Making Your Own Vegan Protein Bars
Making your own vegan protein bars is a great way to control the ingredients and customize them to your taste preferences. Here are some tips for getting started:
- Choose your base: The base of your protein bar will provide the bulk of the carbohydrates and fiber. Some popular options include rolled oats, nut butter, dried fruit, and seeds.
- Add protein: Protein powder is a great way to boost the protein content of your bars. Choose a plant-based protein powder that you like the taste of.
- Sweeten naturally: There are many ways to sweeten your protein bars naturally, such as with dates, figs, or maple syrup.
- Mix and match: Don’t be afraid to experiment with different ingredients to find your favorite flavor combinations.
Here are two recipes for vegan protein bars to get you started:
Feel Good Foodie’s Vegan Protein Bars
These protein bars are made with dates, rolled oats, peanut butter, almond milk, vanilla extract, protein powder, ground flaxseed, and salt. They’re gluten-free, dairy-free, and refined sugar-free. They’re packed with protein and fiber and can be made in under 10 minutes.
Ingredients:
- 1 cup pitted dates
- 1 cup rolled oats
- 1/2 cup creamy peanut butter
- 1/3 cup unsweetened almond milk
- 1 teaspoon vanilla extract
- 1/2 cup plant-based protein powder
- 2 tablespoons ground flaxseed
- 1/4 teaspoon salt
Instructions:
- In a food processor, combine the dates, rolled oats, and peanut butter until well combined.
- Add the almond milk, vanilla extract, protein powder, ground flaxseed, and salt. Process until a sticky dough forms.
- Press the dough into an 8×8 inch baking dish lined with parchment paper.
- Cut into bars and store in the fridge in an airtight container.
Healthy Girl Kitchen’s Homemade Vegan Protein Bars (No-Bake)
These protein bars are made with nuts, seeds, dried fruit, and chocolate. They’re gluten-free, dairy-free, and soy-free. They’re packed with healthy fats, protein, fiber, and essential vitamins and minerals. They’re easy to make and require no baking.
Ingredients:
- 1 cup almonds
- 1 cup cashews
- 1/2 cup pecans
- 1/2 cup chopped dried fruit (such as dates, raisins, or apricots)
- 1/2 cup rolled oats
- 1/4 cup chia seeds
- 1/4 cup flaxseed meal
- 1/4 cup vegan chocolate chips
Instructions:
- In a food processor, pulse the almonds, cashews, and pecans until they are finely chopped.

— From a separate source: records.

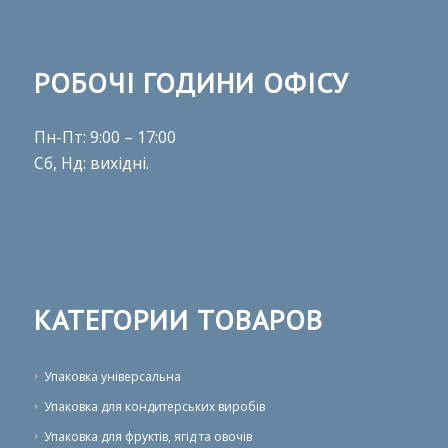
РОБОЧІ ГОДИНИ ОФІСУ
Пн-Пт: 9:00 – 17:00
Сб, Нд: вихідні.
КАТЕГОРИИ ТОВАРОВ
Упаковка універсальна
Упаковка для кондитерських виробів
Упаковка для фруктів, ягід та овочів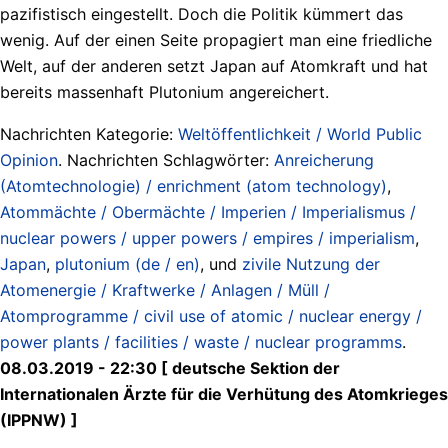
pazifistisch eingestellt. Doch die Politik kümmert das
wenig. Auf der einen Seite propagiert man eine friedliche
Welt, auf der anderen setzt Japan auf Atomkraft und hat
bereits massenhaft Plutonium angereichert.
Nachrichten Kategorie:
Weltöffentlichkeit / World Public
Opinion
. Nachrichten Schlagwörter:
Anreicherung
(Atomtechnologie) / enrichment (atom technology)
,
Atommächte / Obermächte / Imperien / Imperialismus /
nuclear powers / upper powers / empires / imperialism
,
Japan
,
plutonium (de / en)
, und
zivile Nutzung der
Atomenergie / Kraftwerke / Anlagen / Müll /
Atomprogramme / civil use of atomic / nuclear energy /
power plants / facilities / waste / nuclear programms
.
08.03.2019 - 22:30 [ deutsche Sektion der
Internationalen Ärzte für die Verhütung des Atomkrieges
(IPPNW) ]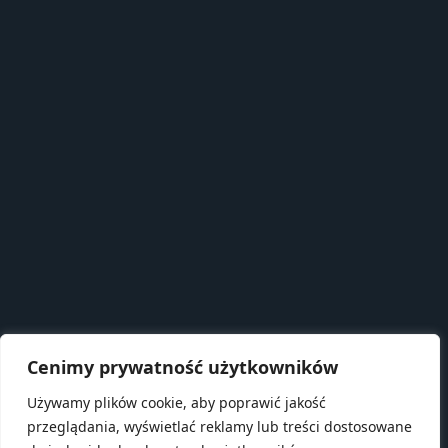
Cenimy prywatność użytkowników
Używamy plików cookie, aby poprawić jakość
przeglądania, wyświetlać reklamy lub treści dostosowane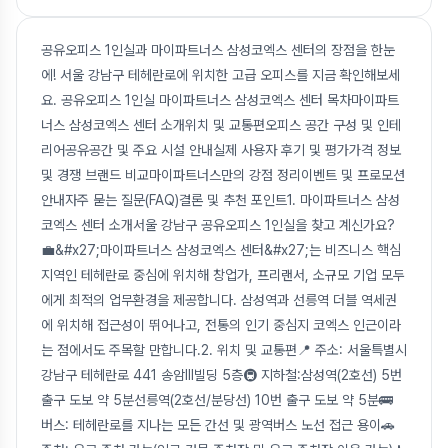
공유오피스 1인실과 마이파트너스 삼성코엑스 센터의 장점을 한눈
에! 서울 강남구 테헤란로에 위치한 고급 오피스를 지금 확인해보세
요. 공유오피스 1인실 마이파트너스 삼성코엑스 센터 목차마이파트
너스 삼성코엑스 센터 소개위치 및 교통편오피스 공간 구성 및 인테
리어공유공간 및 주요 시설 안내실제 사용자 후기 및 평가가격 정보
및 경쟁 브랜드 비교마이파트너스만의 강점 정리이벤트 및 프로모션
안내자주 묻는 질문(FAQ)결론 및 추천 포인트1. 마이파트너스 삼성
코엑스 센터 소개서울 강남구 공유오피스 1인실을 찾고 계신가요?
💼&#x27;마이파트너스 삼성코엑스 센터&#x27;는 비즈니스 핵심
지역인 테헤란로 중심에 위치해 창업가, 프리랜서, 소규모 기업 모두
에게 최적의 업무환경을 제공합니다. 삼성역과 선릉역 더블 역세권
에 위치해 접근성이 뛰어나고, 전통의 인기 중심지 코엑스 인근이라
는 점에서도 주목할 만합니다.2. 위치 및 교통편📍 주소: 서울특별시
강남구 테헤란로 441 송암Ⅲ빌딩 5층🚇 지하철:삼성역(2호선) 5번
출구 도보 약 5분선릉역(2호선/분당선) 10번 출구 도보 약 5분🚌
버스: 테헤란로를 지나는 모든 간선 및 광역버스 노선 접근 용이🚗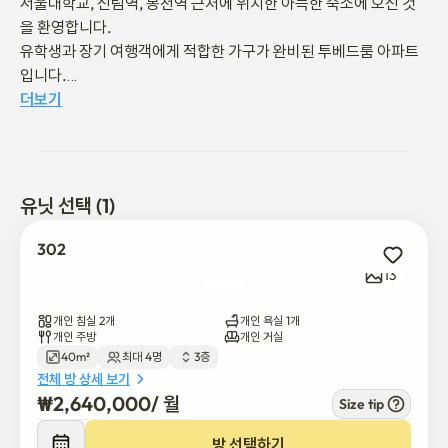
서울대학교, 신림역, 봉천역 근처에 위치한 아늑한 숙소에 오신 것
을 환영합니다.

유학생과 장기 여행객에게 적합한 가구가 완비된 투베드룸 아파트
입니다.

더보기
신림역(2호선)과 봉천역은 모두 도보로 5~10분 거리에 있습니다,

서울대학교까지 버스로 약 30분 정도 걸립니다.

(주요 버스: 관악02, 5513, 5511 등)

유닛 선택 (1)
대중교통 외에도 마트, 레스토랑, 편의점 등 생활 인프라가 도보 5분 
거리에 잘 갖춰져 있습니다.

302
13
Wi-Fi, 세탁기, 주방용품, 편안한 침대 등 일상용품이 완비되어 있
습니다

개인 침실 2개
개인 욕실 1개
서울의 지역 생활을 공부하고 휴식을 취하며 즐기기에 이상적인 장
개인 주방
개인 거실
40m²
최대 4명
3층
소입니다.

전체 방 상세 보기
₩
2,640,000
/ 
월
Size tip
서울에서의 편안하고 즐거운 삶을 즐기실 수 있도록 도와드리겠습
니다!
방 선택하기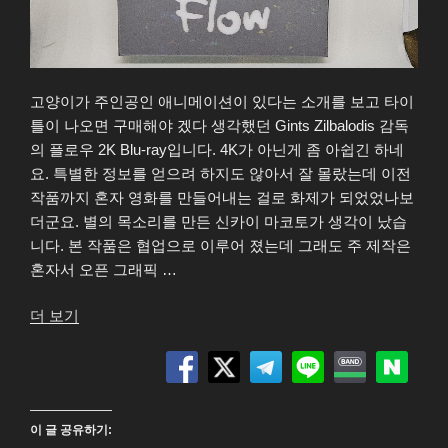
고양이가 주인공인 애니메이션이 있다는 소개를 보고 타이
틀이 나오면 구매해야 겠다 생각했던 Gints Zilbalodis 감독
의 플로우 2K Blu-ray입니다. 4K가 아닌게 좀 아쉽긴 하네
요. 특별한 정보를 얻으려 하지도 않아서 잘 몰랐는데 이전
작품까지 혼자 영화를 만들어내는 걸로 화제가 되었었나보
더군요. 별의 목소리를 만든 신카이 마코토가 생각이 났습
니다. 본 작품은 협업으로 이루어 졌는데 그래도 주 제작은
혼자서 오픈 그래픽 …
“플
더 보기
로
우
(Flow)
2K
이 글 공유하기:
Blu-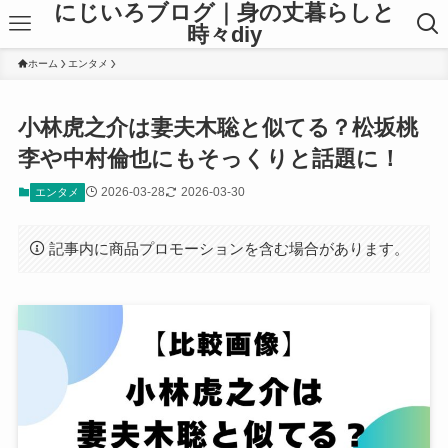
にじいろブログ｜身の丈暮らしと
時々diy
ホーム
エンタメ
小林虎之介は妻夫木聡と似てる？松坂桃
李や中村倫也にもそっくりと話題に！
2026-03-28
2026-03-30
エンタメ
記事内に商品プロモーションを含む場合があります。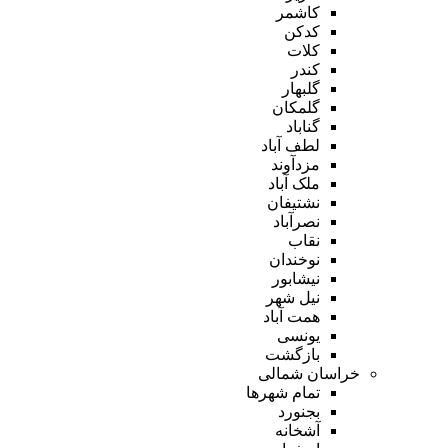
کاشمر
کدکن
کلات
کندر
گلبهار
گلمکان
گناباد
لطف آباد
مزدآوند
ملک آباد
نشتیفان
نصرآباد
نقاب
نوخندان
نیشابور
نیل شهر
همت آباد
یونسی
بازگشت
خراسان شمالی
تمام شهر‌ها
بجنورد
آشخانه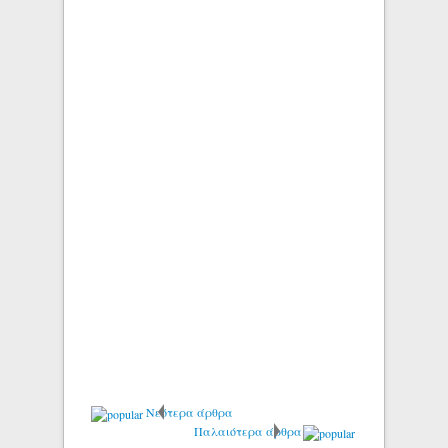
Νεότερα άρθρα
Παλαιότερα άρθρα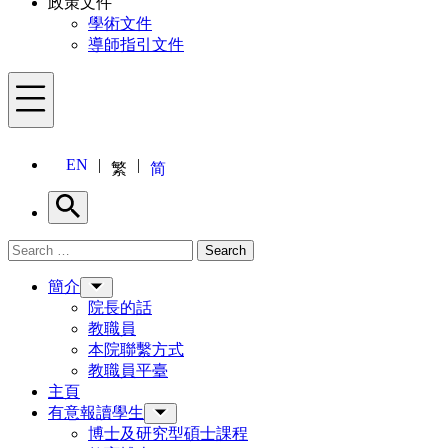
政策文件
學術文件
導師指引文件
Menu
EN
繁
简
Search
Search for:
Search
Menu
簡介
院長的話
教職員
本院聯繫方式
教職員平臺
主頁
有意報讀學生
博士及研究型碩士課程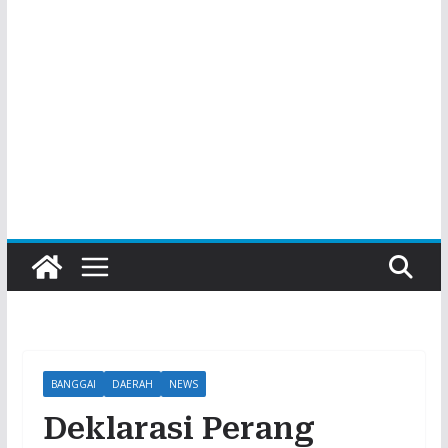
BANGGAI
DAERAH
NEWS
Deklarasi Perang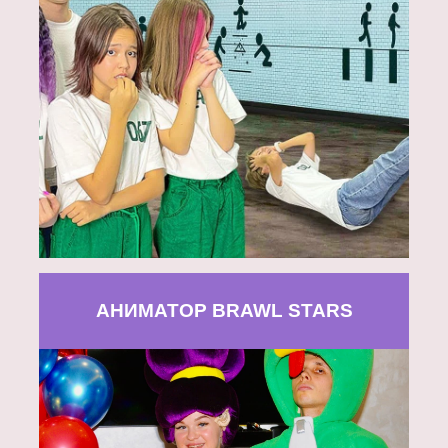
АНИМАТОР BRAWL STARS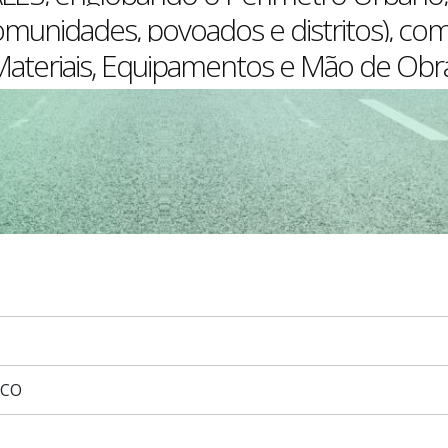
omunidades, povoados e distritos), c
ateriais, Equipamentos e Mão de Obr
ICO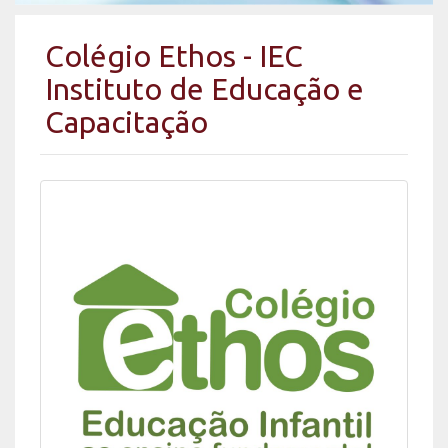
Colégio Ethos - IEC
Instituto de Educação e
Capacitação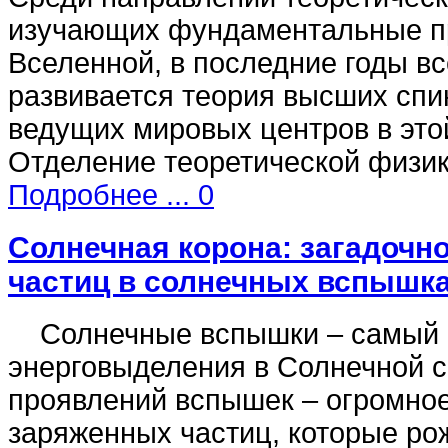
изучающих фундаментальные п
Вселенной, в последние годы вс
развивается теория высших спи
ведущих мировых центров в это
Отделение теоретической физи
Подробнее ...
0
Солнечная корона: загадочн
частиц в солнечных вспышк
Солнечные вспышки – самый 
энерговыделения в Солнечной с
проявлений вспышек – огромное
заряженных частиц, которые ро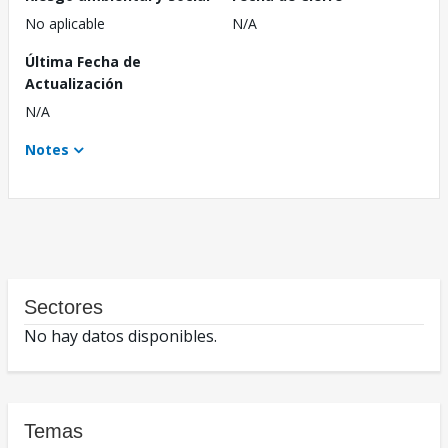
No aplicable
N/A
Última Fecha de
Actualización
N/A
Notes
Sectores
No hay datos disponibles.
Temas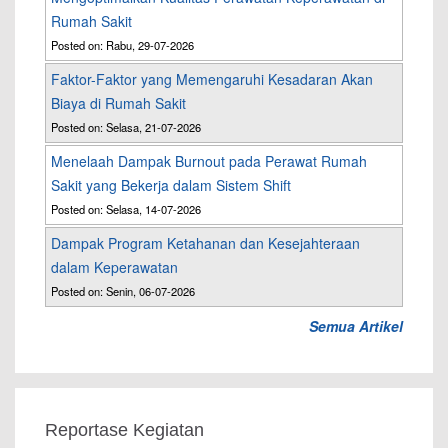
Rumah Sakit
Posted on: Rabu, 29-07-2026
Faktor-Faktor yang Memengaruhi Kesadaran Akan
Biaya di Rumah Sakit
Posted on: Selasa, 21-07-2026
Menelaah Dampak Burnout pada Perawat Rumah
Sakit yang Bekerja dalam Sistem Shift
Posted on: Selasa, 14-07-2026
Dampak Program Ketahanan dan Kesejahteraan
dalam Keperawatan
Posted on: Senin, 06-07-2026
Semua Artikel
Reportase Kegiatan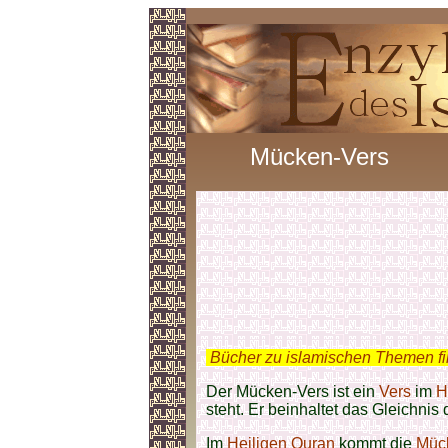
Mücken-Vers
.
Bücher zu islamischen Themen f
Der Mücken-Vers ist ein
Vers
im
H
steht. Er beinhaltet das Gleichnis
Im
Heiligen Quran
kommt die
Müc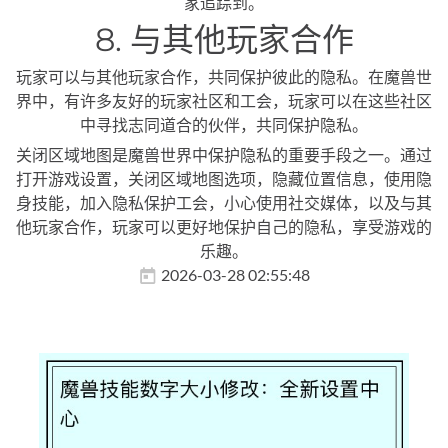
家追踪到。
8. 与其他玩家合作
玩家可以与其他玩家合作，共同保护彼此的隐私。在魔兽世
界中，有许多友好的玩家社区和工会，玩家可以在这些社区
中寻找志同道合的伙伴，共同保护隐私。
关闭区域地图是魔兽世界中保护隐私的重要手段之一。通过
打开游戏设置，关闭区域地图选项，隐藏位置信息，使用隐
身技能，加入隐私保护工会，小心使用社交媒体，以及与其
他玩家合作，玩家可以更好地保护自己的隐私，享受游戏的
乐趣。
2026-03-28 02:55:48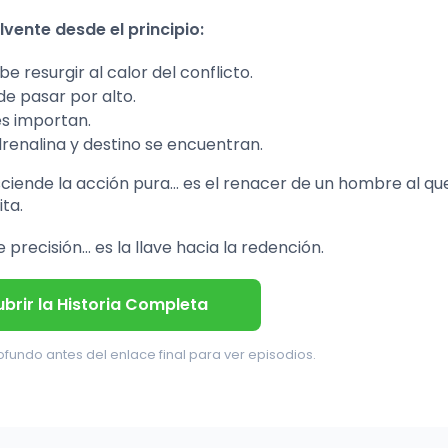
vente desde el principio:
resurgir al calor del conflicto.
e pasar por alto.
es importan.
renalina y destino se encuentran.
ciende la acción pura… es el renacer de un hombre al que
ta.
precisión… es la llave hacia la redención.
brir la Historia Completa
undo antes del enlace final para ver episodios.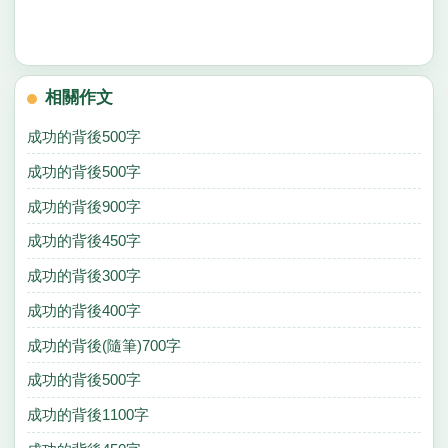
相關作文
成功的背後500字
成功的背後500字
成功的背後900字
成功的背後450字
成功的背後300字
成功的背後400字
成功的背後(隨筆)700字
成功的背後500字
成功的背後1100字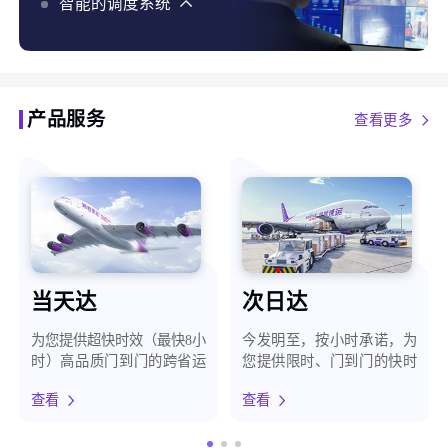
化、智能预警，最大程度保障客户货物安全
智能的调度系统
智能的调度系统，使用AI、大数据、自有地图等能力，
结合货构、天气、路况等百种维度，为客户提供最优时
效方案
产品服务
查看更多
当天达
次日达
为您提供超快时效（最快8小
今发明至，按小时承诺，为
时）高品质门到门的跨省运
您提供限时、门到门的快时
输服务
效运输服务
查看
查看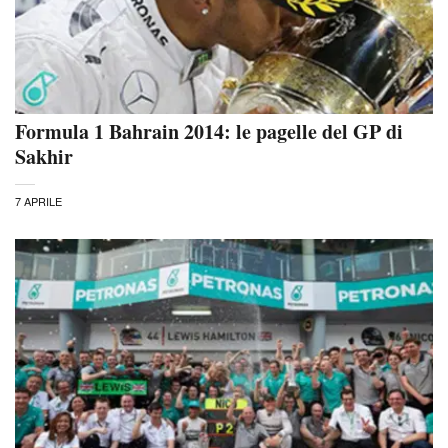
Formula 1 Bahrain 2014: le pagelle del GP di
Sakhir
7 APRILE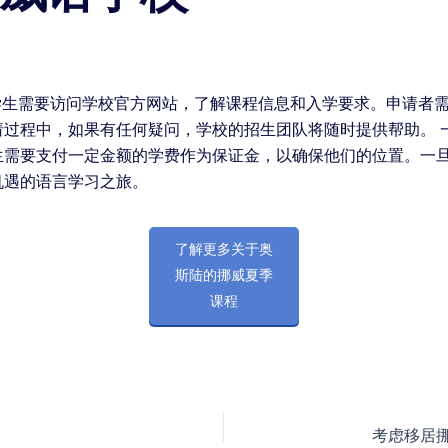
学生需要访问学校官方网站，了解课程信息和入学要求。申请者
请过程中，如果有任何疑问，学校的招生团队将随时提供帮助。 
需要支付一定金额的学费作为保证金，以确保他们的位置。一旦
机遇的语言学习之旅。
了解更多关于奥
斯陆的挪威夏季
课程
考虑移居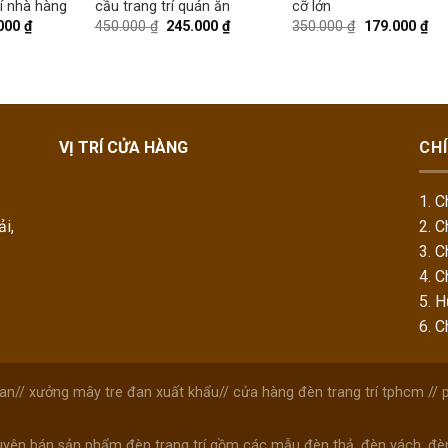
í nhà hàng
cầu trang trí quán ăn
cỡ lớn
000
₫
450.000
₫
245.000
₫
350.000
₫
179.000
₫
VỊ TRÍ CỬA HÀNG
CH
1. C
i,
2. C
3. C
4. C
5. 
6. 
đan
//
xưởng mây tre đan xuất khẩu
//
cửa hàng đèn trang trí tphcm
//
yên bán sản phẩm đèn trang trí gồm các mẫu đèn thả, đèn vách, đèn m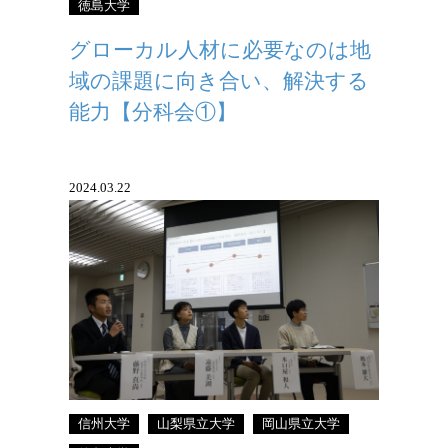
徳島大学
グローカル人材に必要なのは地
域の課題に向き合い、解決する
能力【分科会①】
2024.03.22
信州大学
山梨県立大学
岡山県立大学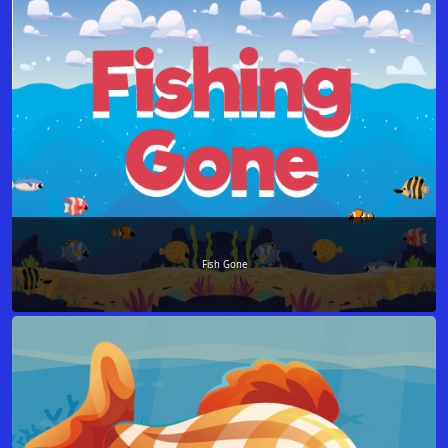
Fish Gone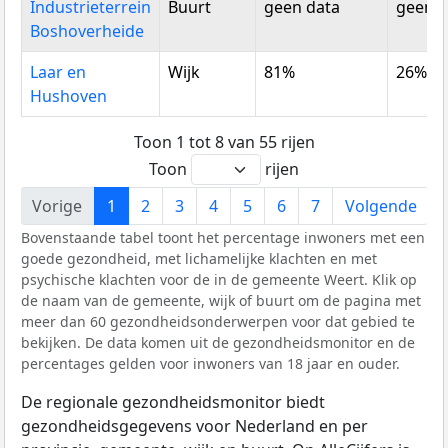
Industrieterrein
Buurt
geen data
geen d
Boshoverheide
Laar en
Wijk
81%
26%
Hushoven
Toon 1 tot 8 van 55 rijen
Toon
rijen
Vorige
1
2
3
4
5
6
7
Volgende
Bovenstaande tabel toont het percentage inwoners met een
goede gezondheid, met lichamelijke klachten en met
psychische klachten voor de in de gemeente Weert. Klik op
de naam van de gemeente, wijk of buurt om de pagina met
meer dan 60 gezondheidsonderwerpen voor dat gebied te
bekijken. De data komen uit de gezondheidsmonitor en de
percentages gelden voor inwoners van 18 jaar en ouder.
De regionale gezondheidsmonitor biedt
gezondheidsgegevens voor Nederland en per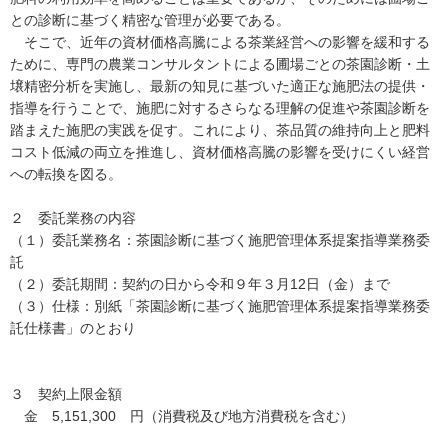
との診断に基づく精密な管理が必要である。
そこで、近年の資材価格高騰による茶業経営への影響を緩和する
ために、専門の農業コンサルタントによる圃場ごとの茶園診断・土
壌精密分析を実施し、最新の知見に基づいた適正な施肥法の提供・
指導を行うことで、施肥に対するさらなる理解の促進や茶園診断を
踏まえた施肥の実践を促す。これにより、茶品質の維持向上と肥料
コスト低減の両立を推進し、資材価格高騰の影響を受けにくい経営
への転換を図る。
２ 委託業務の内容
（１）委託業務名：茶園診断に基づく施肥管理体系提案指導業務委
託
（２）委託期間：契約の日から令和９年３月12日（金）まで
（３）仕様：別紙「茶園診断に基づく施肥管理体系提案指導業務委
託仕様書」のとおり
３ 契約上限金額
金 5,151,300 円（消費税及び地方消費税を含む）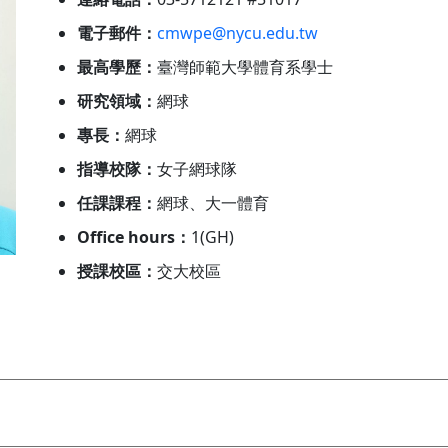
電子郵件：
cmwpe@nycu.edu.tw
最高學歷：
臺灣師範大學體育系學士
研究領域：
網球
專長：
網球
指導校隊：
女子網球隊
任課課程：
網球、大一體育
Office hours：
1(GH)
授課校區：
交大校區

- Add the dried fruit, rolled oats, chia seeds, and flaxseed meal and pulse until combined.
- Stir in the vegan chocolate chips.
- Press the mixture into an 8×8 inch baking dish lined with parchment paper.
- Cut into bars and store in the fridge in an airtight container.
Tips for Storing Vegan Protein Bars
Vegan protein bars can be stored in the fridge in an airtight container for up to one week. They can also be frozen for up to three months.